SoES research director Dipankar Chakraborti, who has studied the arsenic problem in South Asia for three decades, said that treating surface water can provide the best solution to arsenic-contaminated groundwater, given the abundance of ponds and small lakes in rural West Bengal.
“We have seen how over the years most of the groundwater arsenic removal plants in West Bengal have failed to supply clean water. It’s heartening to know that some organisations have set up a drinking water project sourcing water from a pond,” said Chakraborti.
“If they can keep the water finally free from pesticide, insecticide, fertiliser, harmful microbes, etc, the project will succeed to solve a decades-old problem of clean drinking water in some villages of the arsenic-affected region,” Chakraborti explained.
Arsenic-rich groundwater is also used in irrigation and food preparation, which poses a threat to public health, the scientist noted.
In West Bengal, SISSO has set up three drinking water projects to provide safe drinking water.

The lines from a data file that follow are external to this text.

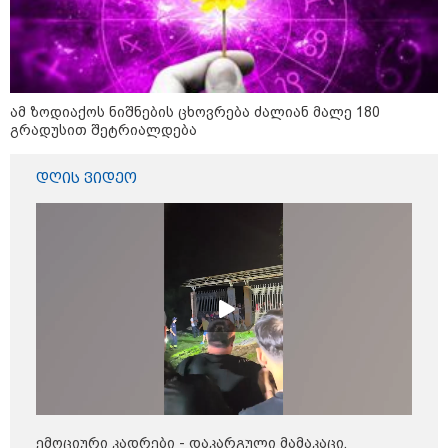
საზოგადოება
ამ ზოდიაქოს ნიშნების ცხოვრება ძალიან მალე 180
გრადუსით შეტრიალდება
დღის ვიდეო
10:56 / 10-08-2026
როგორი ამინდია მოსალოდნელი 10-11
ემოციური კადრები - დაკარგული მამაკაცი,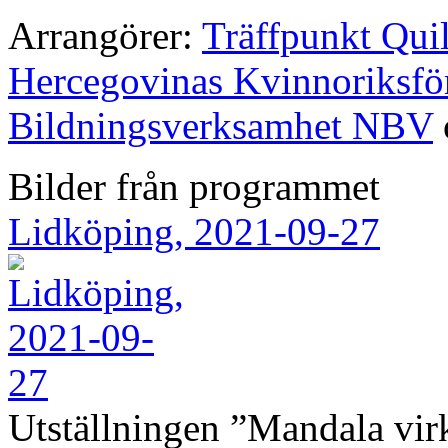
Arrangörer:
Träffpunkt Qui
Hercegovinas Kvinnoriksf
Bildningsverksamhet NBV
Bilder från programmet
Lidköping, 2021-09-27
Utställningen ”Mandala vir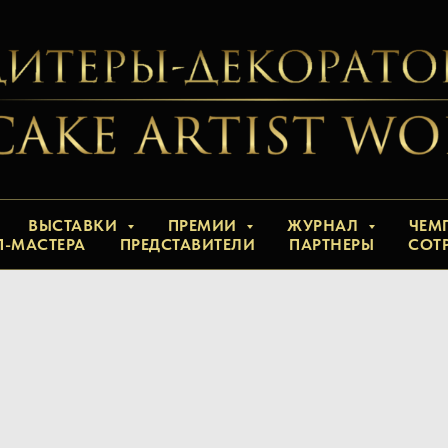
ВЫСТАВКИ
ПРЕМИИ
ЖУРНАЛ
ЧЕМ
П-МАСТЕРА
ПРЕДСТАВИТЕЛИ
ПАРТНЕРЫ
СОТ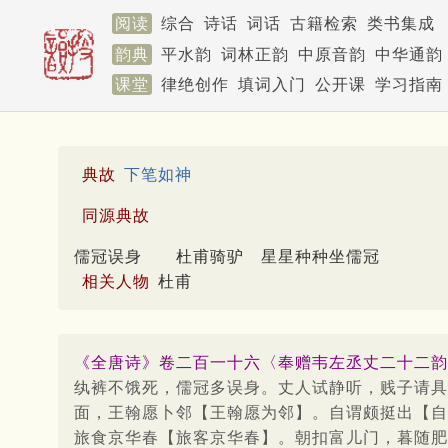
阅读
综合
诗话
词话
古籍检索
类书集成
韵典
平水韵
词林正韵
中原音韵
中华通韵
课堂
律绝创作
填词入门
公开课
学习指南
典故
下笔如神
同源典故
儒冠误身
杜甫骑驴
星星种种坐儒冠
相关人物
杜甫
《全唐诗》卷二百一十六〈奉赠韦左丞丈二十二韵
纨裤不饿死，儒冠多误身。丈人试静听，贱子请具
面，王翰愿卜邻【王翰愿为邻】。自谓颇挺出【自
旅食京华春【旅客京华春】。朝扣富儿门，暮随肥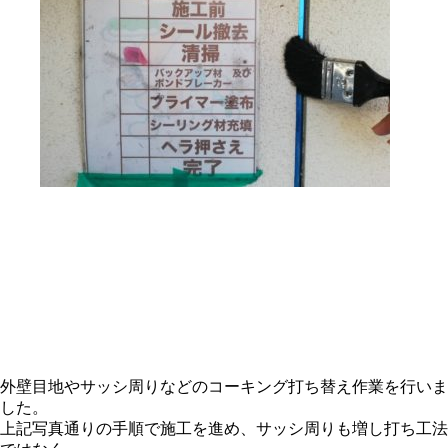
外壁目地やサッシ周りなどのコーキング打ち替え作業を行いま
した。
上記写真通りの手順で施工を進め、サッシ周りも増し打ち工法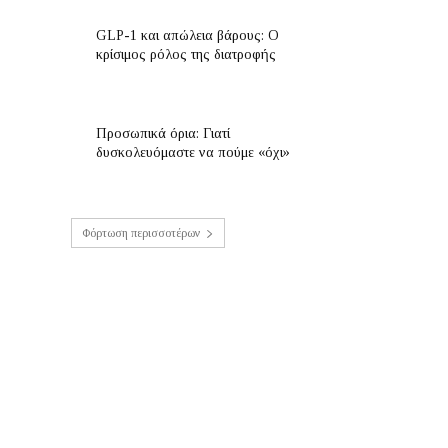
GLP-1 και απώλεια βάρους: Ο
κρίσιμος ρόλος της διατροφής
Προσωπικά όρια: Γιατί
δυσκολευόμαστε να πούμε «όχι»
Φόρτωση περισσοτέρων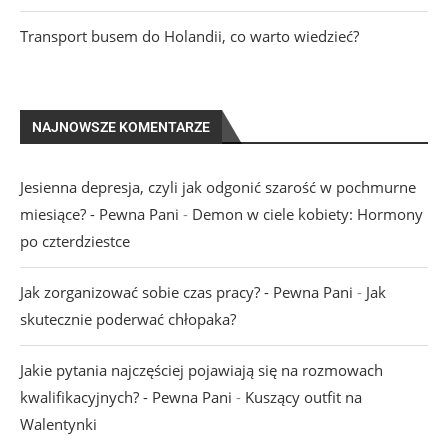
Transport busem do Holandii, co warto wiedzieć?
NAJNOWSZE KOMENTARZE
Jesienna depresja, czyli jak odgonić szarość w pochmurne
miesiące? - Pewna Pani
-
Demon w ciele kobiety: Hormony
po czterdziestce
Jak zorganizować sobie czas pracy? - Pewna Pani
-
Jak
skutecznie poderwać chłopaka?
Jakie pytania najczęściej pojawiają się na rozmowach
kwalifikacyjnych? - Pewna Pani
-
Kuszący outfit na
Walentynki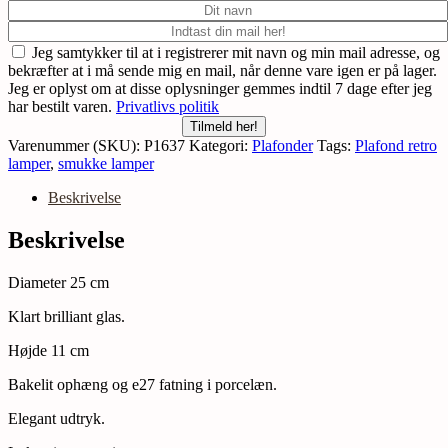
Jeg samtykker til at i registrerer mit navn og min mail adresse, og
bekræfter at i må sende mig en mail, når denne vare igen er på lager.
Jeg er oplyst om at disse oplysninger gemmes indtil 7 dage efter jeg
har bestilt varen.
Privatlivs politik
Tilmeld her!
Varenummer (SKU):
P1637
Kategori:
Plafonder
Tags:
Plafond retro
lamper
,
smukke lamper
Beskrivelse
Beskrivelse
Diameter 25 cm
Klart brilliant glas.
Højde 11 cm
Bakelit ophæng og e27 fatning i porcelæn.
Elegant udtryk.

While the project at Madhusudankati uses pond water, the other two, located in other districts of the state, use water from the Ganges River.
Bindeshwar Pathak, the founder of SISSO, said the project’s success has encouraged him to try to bring safe water to wider areas of the arsenic-risk zone.
“Among our three projects in Bengal, the Madhusudankati project is unique because, in a first among all water projects in arsenic-risk zone of West Bengal, it uses pond water. We have followed the advice of some experts like Dipankar Chakraborti, refrained from drawing groundwater, and have built a successful drinking water project using pond water,” said Pathak.
“We are planning to come up with some more such pond water-based water projects across this state, aiming to bring relief to many more arsenic-affected villages in West Bengal.”